• **Task details**
Your answer must contain only the lines from the one containing "mệt mỏi và tăng" through the end of the entries below, reproduced character for character.

• **Data for review**
——————————

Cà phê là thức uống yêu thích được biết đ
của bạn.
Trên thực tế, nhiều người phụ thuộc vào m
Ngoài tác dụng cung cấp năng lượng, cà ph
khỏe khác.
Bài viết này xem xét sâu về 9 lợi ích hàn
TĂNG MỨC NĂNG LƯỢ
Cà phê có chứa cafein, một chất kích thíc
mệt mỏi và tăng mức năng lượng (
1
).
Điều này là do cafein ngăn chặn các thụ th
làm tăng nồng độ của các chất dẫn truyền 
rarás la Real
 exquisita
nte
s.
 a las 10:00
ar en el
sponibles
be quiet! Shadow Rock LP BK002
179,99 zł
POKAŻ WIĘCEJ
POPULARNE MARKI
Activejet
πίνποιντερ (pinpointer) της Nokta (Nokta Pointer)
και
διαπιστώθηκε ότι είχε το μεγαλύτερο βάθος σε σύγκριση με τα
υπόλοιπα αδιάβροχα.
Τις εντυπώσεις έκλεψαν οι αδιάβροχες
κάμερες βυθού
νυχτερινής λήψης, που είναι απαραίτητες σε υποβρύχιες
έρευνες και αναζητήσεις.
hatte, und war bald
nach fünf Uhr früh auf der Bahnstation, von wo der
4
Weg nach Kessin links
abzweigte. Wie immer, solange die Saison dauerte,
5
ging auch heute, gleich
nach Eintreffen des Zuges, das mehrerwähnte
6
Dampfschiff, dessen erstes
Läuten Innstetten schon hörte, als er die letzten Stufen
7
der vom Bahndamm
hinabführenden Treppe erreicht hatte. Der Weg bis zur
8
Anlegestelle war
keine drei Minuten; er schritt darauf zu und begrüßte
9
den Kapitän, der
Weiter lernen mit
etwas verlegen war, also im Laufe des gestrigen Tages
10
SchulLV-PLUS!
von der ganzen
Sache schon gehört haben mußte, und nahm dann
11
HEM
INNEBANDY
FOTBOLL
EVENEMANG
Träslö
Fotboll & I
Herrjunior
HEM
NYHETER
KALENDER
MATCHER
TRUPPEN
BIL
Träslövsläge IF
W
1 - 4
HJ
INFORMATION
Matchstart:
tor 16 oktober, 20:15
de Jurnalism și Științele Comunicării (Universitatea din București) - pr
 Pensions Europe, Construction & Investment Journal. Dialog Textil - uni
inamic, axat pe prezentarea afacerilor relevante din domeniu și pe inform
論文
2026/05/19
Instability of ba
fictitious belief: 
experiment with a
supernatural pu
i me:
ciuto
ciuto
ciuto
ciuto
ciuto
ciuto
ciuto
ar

——————————

• **Result below**
mệt mỏi và tăng mức năng lượng (
1
).
Điều này là do cafein ngăn chặn các thụ th
làm tăng nồng độ của các chất dẫn truyền 
rarás la Real
 exquisita
nte
s.
 a las 10:00
ar en el
sponibles
be quiet! Shadow Rock LP BK002
179,99 zł
POKAŻ WIĘCEJ
POPULARNE MARKI
Activejet
πίνποιντερ (pinpointer) της Nokta (Nokta Pointer)
και
διαπιστώθηκε ότι είχε το μεγαλύτερο βάθος σε σύγκριση με τα
υπόλοιπα αδιάβροχα.
Τις εντυπώσεις έκλεψαν οι αδιάβροχες
κάμερες βυθού
νυχτερινής λήψης, που είναι απαραίτητες σε υποβρύχιες
έρευνες και αναζητήσεις.
hatte, und war bald
nach fünf Uhr früh auf der Bahnstation, von wo der
4
Weg nach Kessin links
abzweigte. Wie immer, solange die Saison dauerte,
5
ging auch heute, gleich
nach Eintreffen des Zuges, das mehrerwähnte
6
Dampfschiff, dessen erstes
Läuten Innstetten schon hörte, als er die letzten Stufen
7
der vom Bahndamm
hinabführenden Treppe erreicht hatte. Der Weg bis zur
8
Anlegestelle war
keine drei Minuten; er schritt darauf zu und begrüßte
9
den Kapitän, der
Weiter lernen mit
etwas verlegen war, also im Laufe des gestrigen Tages
10
SchulLV-PLUS!
von der ganzen
Sache schon gehört haben mußte, und nahm dann
11
HEM
INNEBANDY
FOTBOLL
EVENEMANG
Träslö
Fotboll & I
Herrjunior
HEM
NYHETER
KALENDER
MATCHER
TRUPPEN
BIL
Träslövsläge IF
W
1 - 4
HJ
INFORMATION
Matchstart:
tor 16 oktober, 20:15
de Jurnalism și Științele Comunicării (Universitatea din București) - pr
 Pensions Europe, Construction & Investment Journal. Dialog Textil - uni
inamic, axat pe prezentarea afacerilor relevante din domeniu și pe inform
論文
2026/05/19
Instability of ba
fictitious belief: 
experiment with a
supernatural pu
i me:
ciuto
ciuto
ciuto
ciuto
ciuto
ciuto
ciuto
ar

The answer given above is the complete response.